校長室より

賢い不服従

賢い不服従

 今回は「盲導犬」の話です。視覚に障がいがある方々に対して、盲導犬が役立つことがあります。この盲導犬は、どんな犬でもできるものではなく、長い期間の訓練が必要ですし、ユーザー(障がい者)の方との相性もあるようです。盲導犬は、ユーザーの命令に従って行動するようにしつけられています。そんな中「賢い(「利口な」という場合もある)不服従」というものがあります。これはユーザーの安全を守るために、あえてその命令に逆らう事です。賢い不服従ができることは盲導犬がその役割をうまく果たすために重要な能力の一つであるため、この訓練は重要な訓練の一つです。

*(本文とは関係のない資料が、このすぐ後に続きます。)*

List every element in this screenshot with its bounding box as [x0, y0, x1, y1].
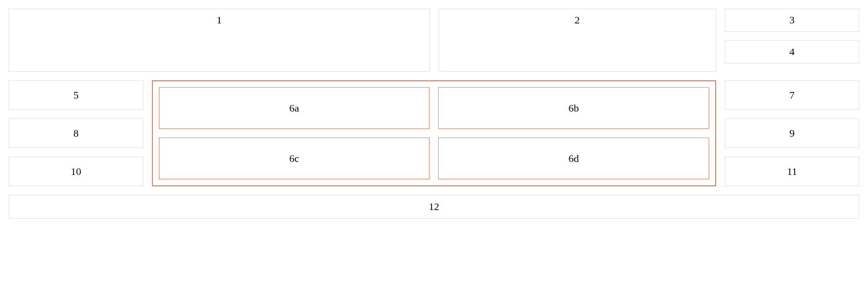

 例えば、ユーザーがある方向に進みたいと思い、そのような命令を盲導犬に出したとき、その方向の地面に深い溝があってユーザーが転落するなどの危険が考えられる場合は、盲導犬はその命令を拒否します。また同じようにユーザーがある方向に進みたいと思い、そのような命令を盲導犬に出したとき、盲導犬自身は何の問題もなくその場所を通れたとしても、比較的低い位置に木の枝などがあって、ユーザーが頭をぶつける可能性がある場合は、やはり盲導犬はその命令を拒否します。

 さて、賢い不服従は盲導犬だけに当てはまることでしょうか。例えば「良心的兵役拒否」というものがあります。アメリカの南北戦争の時、あるキリスト教のグループが良心的兵役拒否を行ったことがあります。第二次世界大戦の時も、アメリカでは6000人ほどの人が兵役拒否しています。ドイツでは1999年に17万四千人の若者が兵役を拒否して、市民的奉仕活動に従事しています。そういうシステムが認められている訳です。第二次世界大戦の時、日本では可能だったでしょうか。また兵役に限らず、このような例は絶対にないと言えるでしょうか。

 作家の落合恵子さんは次のように書いておられました。「何かを強制されそうになったとき、私たちも自分の頭で考えて『賢い不服従』を貫くことを学びたい」不服従は、服従しないという意味で、復習をしないという意味ではありません。学習には復習が大切です。